• What to work on
Print every line of the records below exactly as it reads.

• Exercise materials

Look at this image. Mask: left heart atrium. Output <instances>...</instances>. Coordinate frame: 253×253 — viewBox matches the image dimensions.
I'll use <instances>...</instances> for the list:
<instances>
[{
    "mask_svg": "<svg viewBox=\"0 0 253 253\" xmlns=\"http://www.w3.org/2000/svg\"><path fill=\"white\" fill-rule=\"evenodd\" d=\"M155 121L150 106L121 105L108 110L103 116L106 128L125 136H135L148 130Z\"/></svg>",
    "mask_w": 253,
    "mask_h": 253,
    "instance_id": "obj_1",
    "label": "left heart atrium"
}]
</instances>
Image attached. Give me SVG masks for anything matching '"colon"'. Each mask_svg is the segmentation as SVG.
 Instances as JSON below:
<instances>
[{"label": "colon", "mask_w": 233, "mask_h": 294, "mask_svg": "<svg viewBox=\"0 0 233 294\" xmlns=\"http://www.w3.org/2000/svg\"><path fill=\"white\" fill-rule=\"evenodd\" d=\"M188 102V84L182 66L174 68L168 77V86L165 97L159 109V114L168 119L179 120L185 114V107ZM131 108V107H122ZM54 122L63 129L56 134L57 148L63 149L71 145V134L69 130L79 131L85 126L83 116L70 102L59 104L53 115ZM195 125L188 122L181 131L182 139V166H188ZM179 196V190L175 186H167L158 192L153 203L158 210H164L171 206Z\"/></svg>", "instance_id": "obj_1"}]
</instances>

• Solution
Look at this image. Mask: left heart atrium. Output <instances>...</instances>. Coordinate frame: 253×253 — viewBox matches the image dimensions.
I'll use <instances>...</instances> for the list:
<instances>
[{
    "mask_svg": "<svg viewBox=\"0 0 253 253\" xmlns=\"http://www.w3.org/2000/svg\"><path fill=\"white\" fill-rule=\"evenodd\" d=\"M155 121L150 106L121 105L108 110L103 116L106 128L125 136H135L148 130Z\"/></svg>",
    "mask_w": 253,
    "mask_h": 253,
    "instance_id": "obj_1",
    "label": "left heart atrium"
}]
</instances>
Image attached. Give me SVG masks for anything matching '"colon"'. Each mask_svg is the segmentation as SVG.
 Instances as JSON below:
<instances>
[{"label": "colon", "mask_w": 233, "mask_h": 294, "mask_svg": "<svg viewBox=\"0 0 233 294\" xmlns=\"http://www.w3.org/2000/svg\"><path fill=\"white\" fill-rule=\"evenodd\" d=\"M188 102V84L182 66L174 68L168 77V86L165 97L159 109V114L168 119L179 120L185 114V107ZM131 108V107H122ZM54 122L63 129L56 134L57 148L63 149L71 145V134L69 130L79 131L85 126L83 116L70 102L59 104L53 115ZM195 125L188 122L181 131L182 139V166H188ZM179 196V190L175 186H167L158 192L153 203L158 210H164L171 206Z\"/></svg>", "instance_id": "obj_1"}]
</instances>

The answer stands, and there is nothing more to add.